Bonjour à toi Lecteur,
Il semblerait que le chapitre en mode "article de presse" t'ait plu ! Je suis très contente des retours que j'ai eu quand on sait la difficulté que j'ai eu à l'écrire ! J'étais d'ailleurs tellement dans le stress que j'ai oublié de laisser un petit mot ^^
Voici aujourd'hui un chapitre qui s'inscrit dans la continuité des autres, Narcissa commence à voir le bout du tunnel mais les derniers pas ne se feront pas sans difficultés.
Je te préviens dès à présent qu'il n'y aura pas d'autre chapitre ce mois-ci, je m'envole trois semaines pour Cuba et je n'aurais certainement pas de le temps de passer sur Feufeu pour poster quoi que ce soit, cependant j'aurais peut-être le temps d'écrire ce qui me permettrait de ratrapper le retard que j'ai pris !
Bonne Lecture !
Narcissa Malfoy reposa la Gazette sur la table qui lui servait de bureau, un sourire triomphant aux lèvres. Ainsi cette petite cachotière avait décidé de faire de Blaise son cavalier et ils ne lui avaient rien dit. Mais elle devait reconnaître que l'idée était brillante, de cette façon elle marquait les esprits et donnait plus de poids à son discours sur la tolérance.
À en croire les différents articles qu'elle avait pu lire, la jeune femme avait réussi à se faire sa place dans la société : si auparavant elle était simplement considérée comme l'un des membres du Trio d'Or, il fallait désormais la compter comme l'une des pièces majeures de l'échiquier.
La préparation de Miss Granger, la semaine avant la commémoration, avait porté ses fruits, la Née-Moldue s'était comportée comme une héritière de Sang-Pur, ce que ne manqueraient pas de remarquer les grandes familles ! Certes Narcissa trouvait que la robe qu'elle avait choisie était un peu osée, mais elle semblait plaire au public puisque la Gazette n'y consacrait pas moins de 2 pages ! La Lady ne serait pas surprise de voir bientôt de nombreuses sorcières aux cheveux courts quitter leurs robes classiques pour des coupes moins sages.

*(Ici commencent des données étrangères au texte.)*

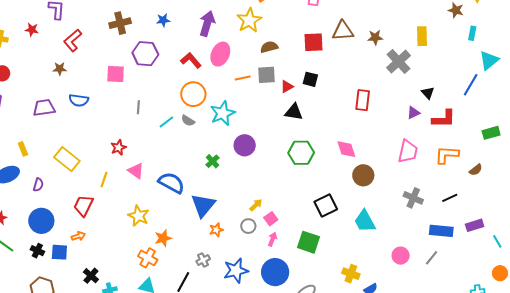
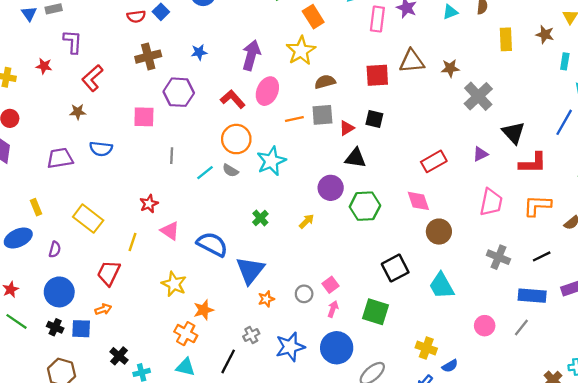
yellow rectangle: (422, 36) -> (506, 39), moved
black triangle: (428, 93) -> (513, 133), size x1.5
red rectangle: (363, 100) -> (434, 161), moved, turned 55
purple triangle: (413, 113) -> (480, 154), moved
purple circle: (245, 145) -> (331, 188), moved
yellow arrow: (256, 205) -> (307, 221), moved

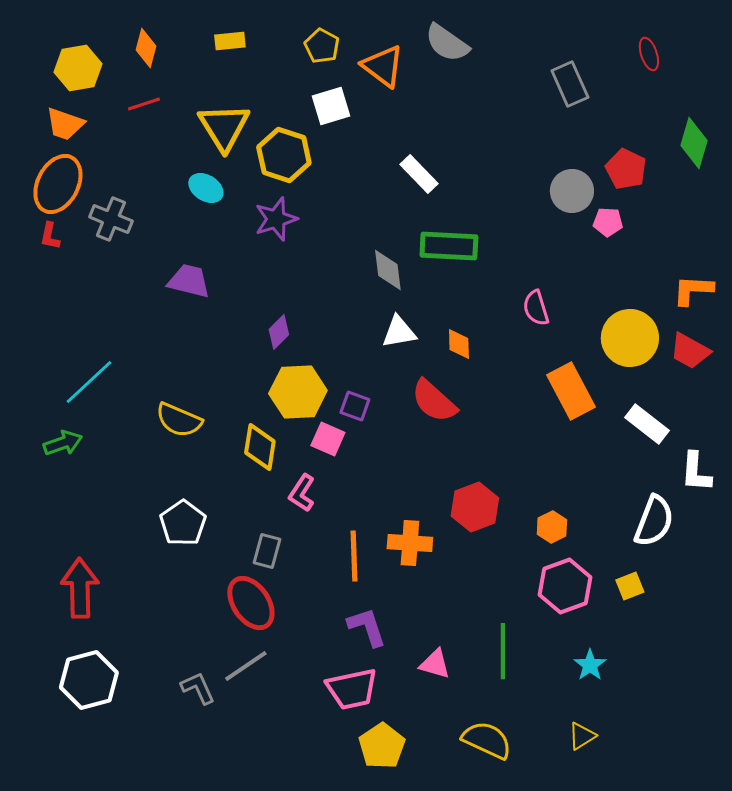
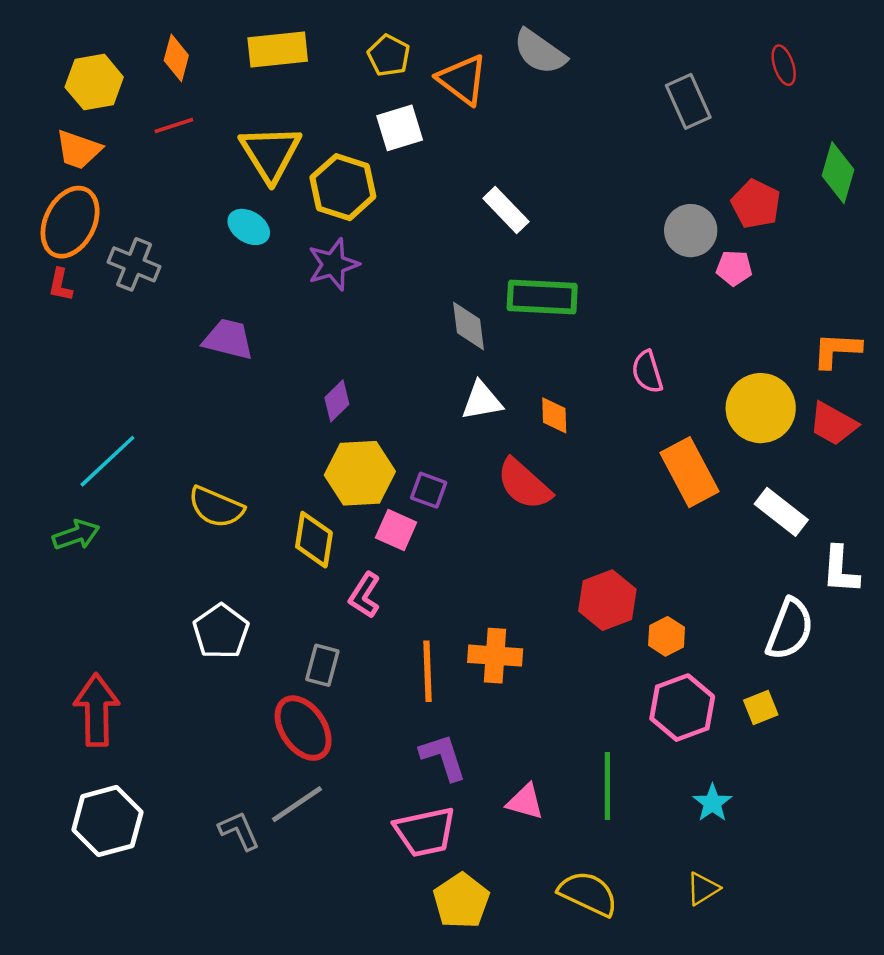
yellow rectangle: (230, 41) -> (278, 49), size x1.6
red hexagon: (475, 507) -> (607, 600), moved

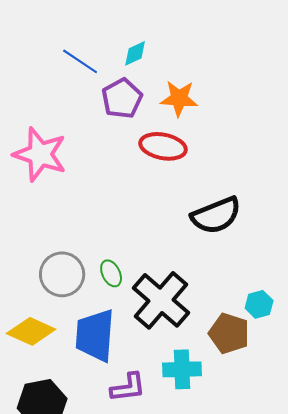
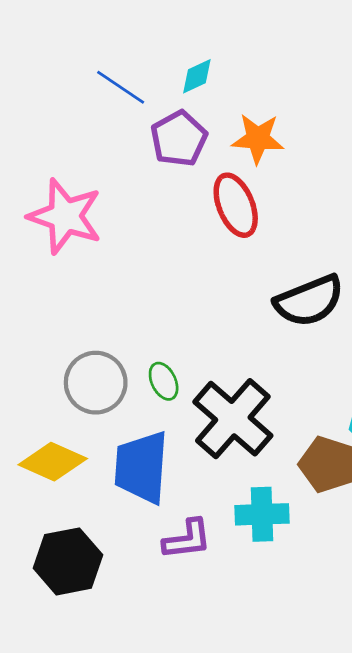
red ellipse: (163, 146) -> (236, 205), turned 57

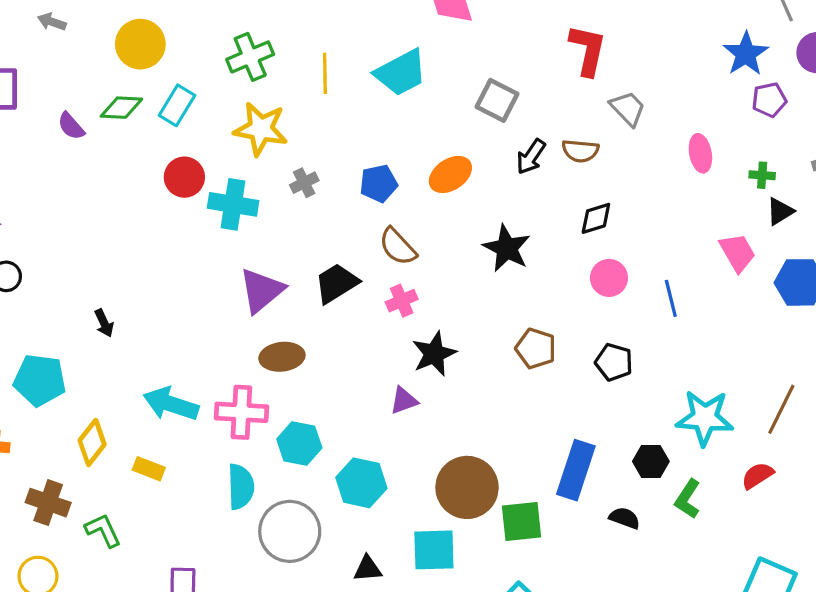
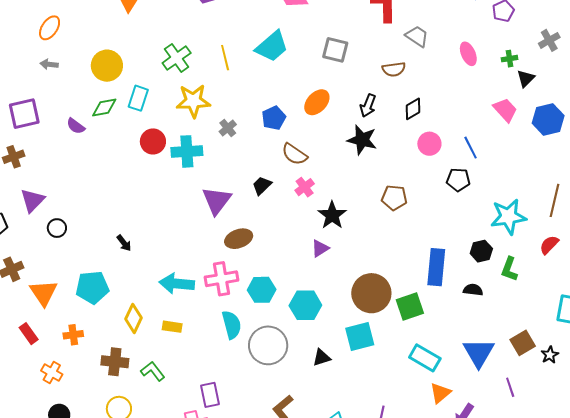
black arrow: (531, 157) -> (368, 106), moved
black trapezoid: (336, 283) -> (262, 186), size x0.7
black pentagon: (614, 362) -> (458, 180), moved

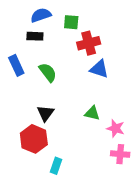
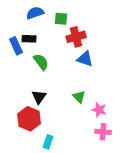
black rectangle: (35, 36) -> (29, 39), moved
blue rectangle: (16, 65) -> (16, 46), moved
green triangle: (92, 113) -> (79, 97), turned 32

Au-delà des triomphes de sa protégée, elle avait été étonnée des révélations d'Harry Potter à propos de Severus Snape. Au sein des Mangemorts, il avait été ce qui s'apparentait le plus à un ami, mais Narcissa se rendait compte qu'en réalité, elle ne le connaissait que très peu. Brillant élève de Serpentard, il avait toujours été très discret sur sa vie privée. Elle savait que Severus n'était pas aussi dévoué à la cause du Seigneur des Ténèbres qu'il l'avait laissé entendre, mais jamais elle n'aurait imaginé qu'il puisse jouer le jeu de l'Ordre du Phénix. Avait-il réellement obéi à Dumbledore en l'assassinant ? Cela semblait surréaliste à la Lady, elle avait forcé Severus à prêter le serment inviolable qui l'avait obligé à tuer le Directeur, comment le vieux fou aurait-il pu savoir cela et l'inclure dans son plan ? Soudain, elle se rendit compte qu'elle avait déjà entendu cela, Harry Potter l'avait « jeté » au visage du Seigneur des Ténèbres lors de l'affrontement final. Peu de gens avaient été assez proches pour écouter cet échange, mais les Malfoy en faisaient partie. Comme les autres, elle avait cru que le Survivant tentait de déstabiliser son ennemi… et si finalement tout cela était vrai ? Severus avait-il réellement trahi les Mangemorts pour une Née-Moldue qui lui avait préféré sa Némésis ?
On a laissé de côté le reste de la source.